Increasing Positive Support with Relationship FIT-ness

June 26, 2013

imageRelationships matter. A lot! “Ugh, every time I see my brother, I feel so stressed/undervalued/ mad/ alone  (and want to go get a drink)!”  Sound familiar?  Substitute mother/father/classmate/ boss/friend and we are certain that you have significant people in your life with whom your relationship could be described as “difficult.”  Then, there are those people where it is quite the opposite.  These are the people who are really supportive; when you spend time with them, you generally feel better. And the reality is, relationships are often a mix of supportive and stressful, depending on the day, their mood, your mood, the context, whether you are alone with them or in a group (e.g. “my mom is great to spend time with, but when my dad is there, somehow she starts to drive me crazy!”), and the list goes on. In attempting to develop and sustain a supportive environment for the changes you are making in your life, it’s important to think through how to deal with both positive and not-so-positive relationships.

Similar to making plans for staying in good shape, we use the idea of relationship F-I-T-ness as a reminder of the ways you can work on both positive and negative relationships. In thinking about a given relationship (“boss driving me crazy”; “best friend in California makes me feel so safe”), it is helpful to step back and ask “what can I do to change the negatives or sustain/enhance the positives of this relationship”? Our acronym, F-I-T reminds you to think about this in three arenas:

F – Frequency of contact/time spent with this person…and the question is:
Can I increase or decrease this contact?

I – Impact of the relationship on me…and the question is:
What can I do within myself to enhance the good or lessen the impact of the bad parts of this relationship?

T – Type of relationship…and the question is:
What can I do with this person to change the way we relate to make it more satisfying?

Sometimes you can work in all three areas; sometimes you only have one or two avenues open to you.

“My boss is driving me crazy”

Frequency – “I can’t stop going to work, and he comes into my office whenever he wants, and he schedules all the meetings, so not much I can do on the Frequency front”.

Impact – “I think my co-worker down the hall feels the same way, and she is someone I trust…when I debrief with her at lunch, I usually feel a lot better and more able to deal with him”.

Type – “I’d love to be able to tell him how discouraging his comments are to me, but he often blows up at people, and I don’t think he is open to this kind of feedback”

In examining this somewhat stressful relationship, we seem to have only one FIT-ness avenue available to work on: the Impact of the relationship, where you can think through ways to get support, not take it so personally, feel calmer despite the other person etc.

 “Best friend in California makes me feel so safe”

Frequency – “I can’t get out to CA, but I notice when we talk on the phone or Skype regularly, I feel more optimistic…maybe I can mark it on my calendar so I don’t forget to call”.

Impact – “I get so wrapped up in ‘stuff’ all day I almost forget to breathe…if I recall some of our adventures together when I am at lunch it always brings a smile to my face…almost like we’re having lunch together ”.

Type – “Sometimes I forget to acknowledge to him how much I appreciate him…when I do it always feels like it strengthens things between us (though it makes me feel a bit vulnerable)”

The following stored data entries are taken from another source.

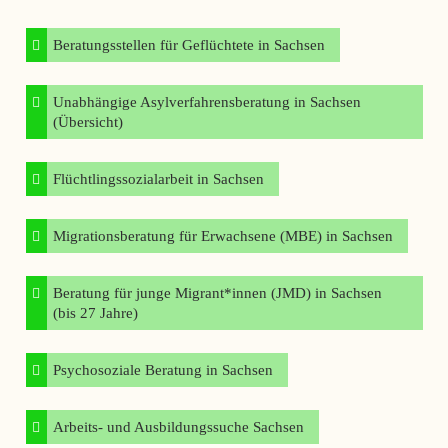
Beratungsstellen für Geflüchtete in Sachsen
Unabhängige Asylverfahrensberatung in Sachsen
(Übersicht)
Flüchtlingssozialarbeit in Sachsen
Migrationsberatung für Erwachsene (MBE) in Sachsen
Beratung für junge Migrant*innen (JMD) in Sachsen
(bis 27 Jahre)
Psychosoziale Beratung in Sachsen
Arbeits- und Ausbildungssuche Sachsen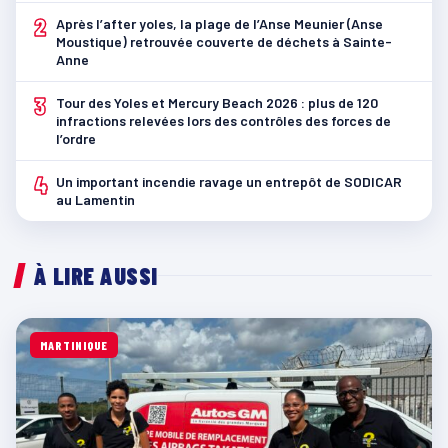
2
Après l’after yoles, la plage de l’Anse Meunier (Anse
Moustique) retrouvée couverte de déchets à Sainte-
Anne
3
Tour des Yoles et Mercury Beach 2026 : plus de 120
infractions relevées lors des contrôles des forces de
l’ordre
4
Un important incendie ravage un entrepôt de SODICAR
au Lamentin
À LIRE AUSSI
MARTINIQUE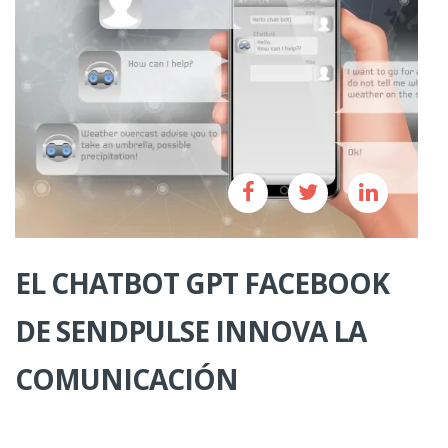
EL CHATBOT GPT FACEBOOK
DE SENDPULSE INNOVA LA
COMUNICACIÓN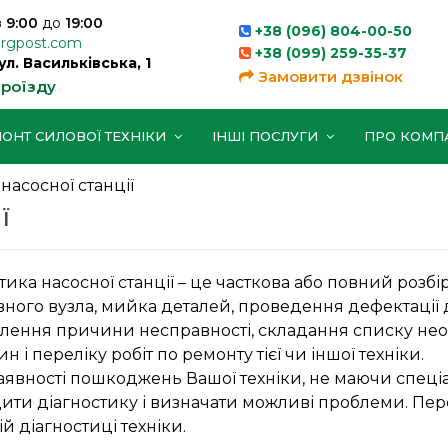
з
9:00
до
19:00
+38 (096) 804-00-50
orgpost.com
+38 (099) 259-35-37
вул. Васильківська, 1
Замовити дзвінок
проїзду
ОНТ СИЛОВОЇ ТЕХНІКИ
ІНШІ ПОСЛУГИ
ПРО КОМП
насосної станції
ї
тика насосної станції – це часткова або повний розбі
ного вузла, мийка деталей, проведення дефектації 
лення причини несправності, складання списку нео
н і переліку робіт по ремонту тієї чи іншої техніки.
наявності пошкоджень Вашої техніки, не маючи спеці
дити діагностику і визначати можливі проблеми. Пе
 діагностиці техніки.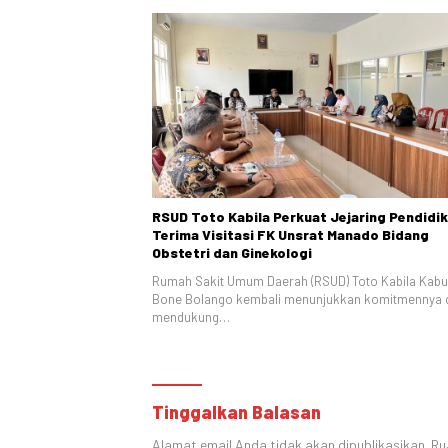
RSUD Toto Kabila Perkuat Jejaring Pendidik
Terima Visitasi FK Unsrat Manado Bidang
Obstetri dan Ginekologi
Rumah Sakit Umum Daerah (RSUD) Toto Kabila Kab
Bone Bolango kembali menunjukkan komitmennya 
mendukung…
Tinggalkan Balasan
Alamat email Anda tidak akan dipublikasikan.
Ru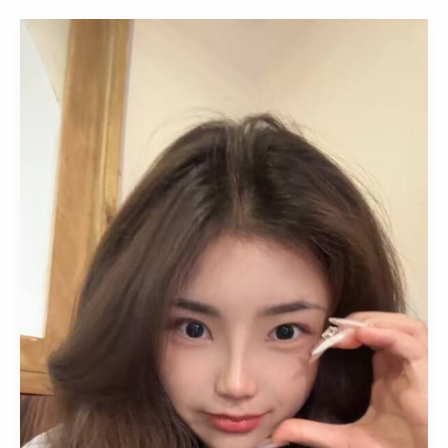
陆
包
养
学
生-
北
京
女
大
20
岁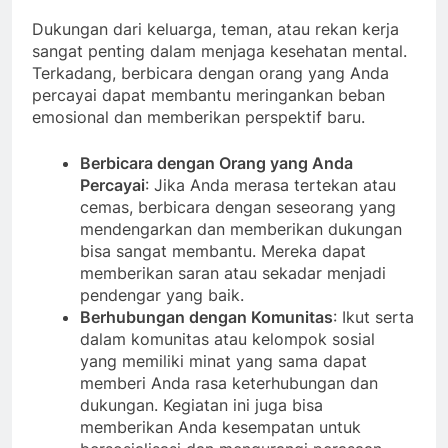
Dukungan dari keluarga, teman, atau rekan kerja
sangat penting dalam menjaga kesehatan mental.
Terkadang, berbicara dengan orang yang Anda
percayai dapat membantu meringankan beban
emosional dan memberikan perspektif baru.
Berbicara dengan Orang yang Anda
Percayai
: Jika Anda merasa tertekan atau
cemas, berbicara dengan seseorang yang
mendengarkan dan memberikan dukungan
bisa sangat membantu. Mereka dapat
memberikan saran atau sekadar menjadi
pendengar yang baik.
Berhubungan dengan Komunitas
: Ikut serta
dalam komunitas atau kelompok sosial
yang memiliki minat yang sama dapat
memberi Anda rasa keterhubungan dan
dukungan. Kegiatan ini juga bisa
memberikan Anda kesempatan untuk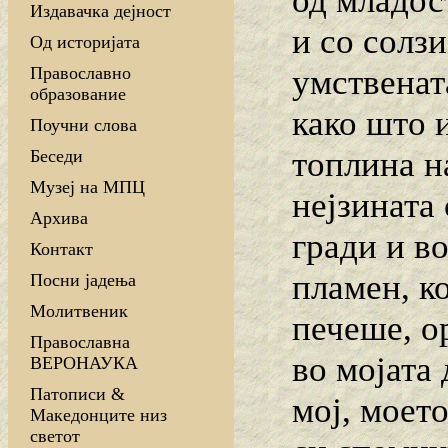
од младос
Издавачка дејност
и со солзи
Од историјата
умственат
Православно
образование
како што и
Поучни слова
топлина на
Беседи
Музеј на МПЦ
нејзината
Архива
гради и в
Контакт
пламен, к
Посни јадења
Молитвеник
печеше, о
Православна
во мојата
ВЕРОНАУКА
Патописи &
мој, моето
Македонците низ
светот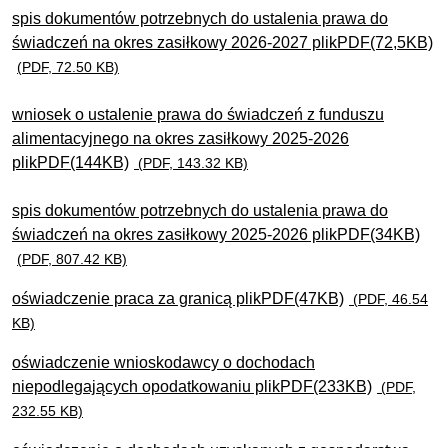
spis dokumentów potrzebnych do ustalenia prawa do
świadczeń na okres zasiłkowy 2026-2027 plikPDF(72,5KB)
(PDF, 72.50 KB)
wniosek o ustalenie prawa do świadczeń z funduszu
alimentacyjnego na okres zasiłkowy 2025-2026
plikPDF(144KB)
(PDF, 143.32 KB)
spis dokumentów potrzebnych do ustalenia prawa do
świadczeń na okres zasiłkowy 2025-2026 plikPDF(34KB)
(PDF, 807.42 KB)
oświadczenie praca za granicą plikPDF(47KB)
(PDF, 46.54
KB)
oświadczenie wnioskodawcy o dochodach
niepodlegających opodatkowaniu plikPDF(233KB)
(PDF,
232.55 KB)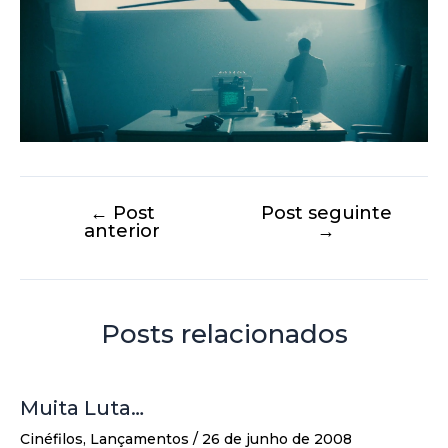
←
Post
Post seguinte
anterior
→
Posts relacionados
Muita Luta…
Cinéfilos
,
Lançamentos
/
26 de junho de 2008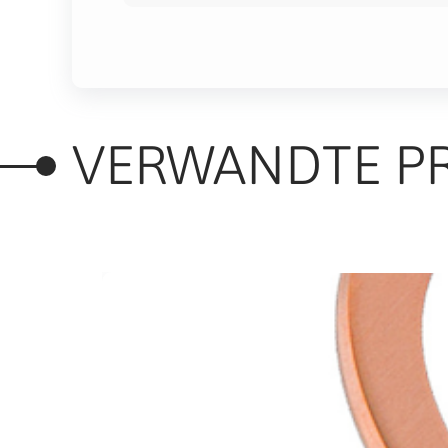
VERWANDTE P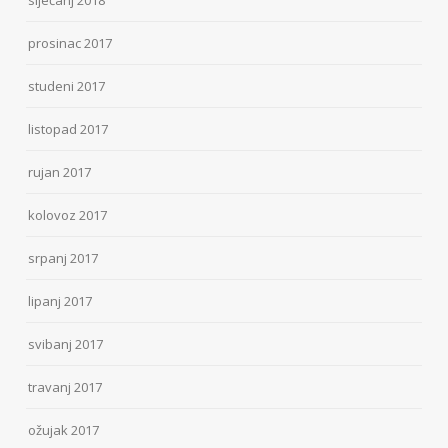
prosinac 2017
studeni 2017
listopad 2017
rujan 2017
kolovoz 2017
srpanj 2017
lipanj 2017
svibanj 2017
travanj 2017
ožujak 2017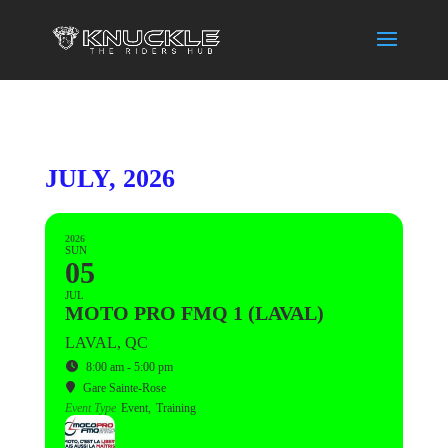
JULY, 2026
2026
SUN
05
JUL
MOTO PRO FMQ 1 (LAVAL)
LAVAL, QC
8:00 am - 5:00 pm
Gare Sainte-Rose
Event Type
Event,
Training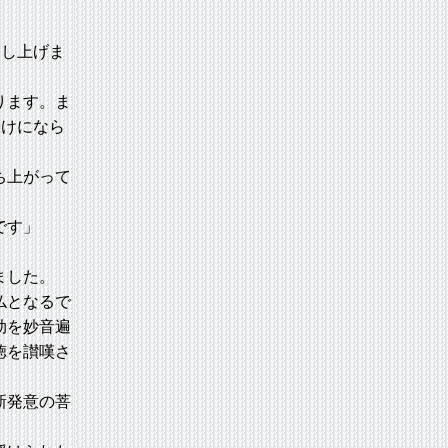
申し上げま
ります。ま
授けになら
ち上がって
です」
ました。
仏となるで
劫を妙音遍
徳を讃嘆さ
新発意の菩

In examining this positive relationship, we can benefit the relationship in all three FIT areas, which will result in both feeling better day to day as well as strengthening the relationship. And don’t forget, we are including the positive relationships in all this because they are the good things in life! Providing sustenance to those relationships (as opposed to taking them for granted or holding your breath and hoping they don’t vanish on you) is vital. Like the idea of the physical workout, FIT-ness is not just rehabbing your strained ligament, it’s also feeling stronger and better as well.

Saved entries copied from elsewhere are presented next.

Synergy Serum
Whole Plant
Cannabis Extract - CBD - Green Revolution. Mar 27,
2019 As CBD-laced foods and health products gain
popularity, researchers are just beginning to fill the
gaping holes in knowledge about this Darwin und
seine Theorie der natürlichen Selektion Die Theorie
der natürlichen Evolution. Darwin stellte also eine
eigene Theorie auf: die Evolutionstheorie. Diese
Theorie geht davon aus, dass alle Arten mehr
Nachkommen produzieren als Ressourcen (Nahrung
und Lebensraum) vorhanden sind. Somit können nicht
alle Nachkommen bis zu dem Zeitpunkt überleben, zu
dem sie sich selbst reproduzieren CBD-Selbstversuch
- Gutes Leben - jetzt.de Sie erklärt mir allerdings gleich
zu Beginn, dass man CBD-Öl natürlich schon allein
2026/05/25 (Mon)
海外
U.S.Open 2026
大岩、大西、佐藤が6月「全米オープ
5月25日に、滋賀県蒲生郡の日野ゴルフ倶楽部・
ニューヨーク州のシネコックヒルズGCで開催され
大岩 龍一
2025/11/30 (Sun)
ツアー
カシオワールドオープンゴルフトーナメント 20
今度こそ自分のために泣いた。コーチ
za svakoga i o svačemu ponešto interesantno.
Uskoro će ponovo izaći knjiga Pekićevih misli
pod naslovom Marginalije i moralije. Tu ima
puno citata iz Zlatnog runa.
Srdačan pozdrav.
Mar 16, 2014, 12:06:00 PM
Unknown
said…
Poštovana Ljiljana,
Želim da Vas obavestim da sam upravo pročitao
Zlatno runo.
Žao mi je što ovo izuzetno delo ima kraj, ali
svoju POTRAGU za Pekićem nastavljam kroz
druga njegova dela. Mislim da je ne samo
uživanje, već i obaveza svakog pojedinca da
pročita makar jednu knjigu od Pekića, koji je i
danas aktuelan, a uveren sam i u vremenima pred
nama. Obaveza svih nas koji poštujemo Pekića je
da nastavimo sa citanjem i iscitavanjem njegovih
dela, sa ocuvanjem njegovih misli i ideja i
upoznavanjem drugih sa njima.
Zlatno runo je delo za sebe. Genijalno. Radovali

In future writings, we’ll discuss strategies to consider in each of the three areas of FIT-ness; ways to help make these relationships work best for you, whether they are positive or negative. Again, relationships matter a lot, and they are often the lifeblood of support for initiating and sustaining change, not a side-show or distraction. You can have a big impact on how supportive these relationships are for you.